EXERCISE DIRECTIONS:
Leave out the pictures and repeat the entries below verbatim.
▼
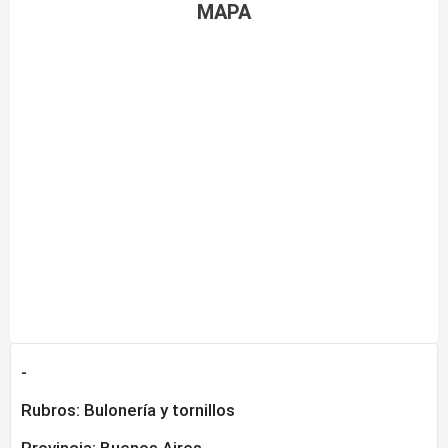
MAPA
-
Rubros:
Bulonería y tornillos
Provincia:
Buenos Aires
▲
TASK RESULT:
MAPA
-
Rubros:
Bulonería y tornillos
Provincia:
Buenos Aires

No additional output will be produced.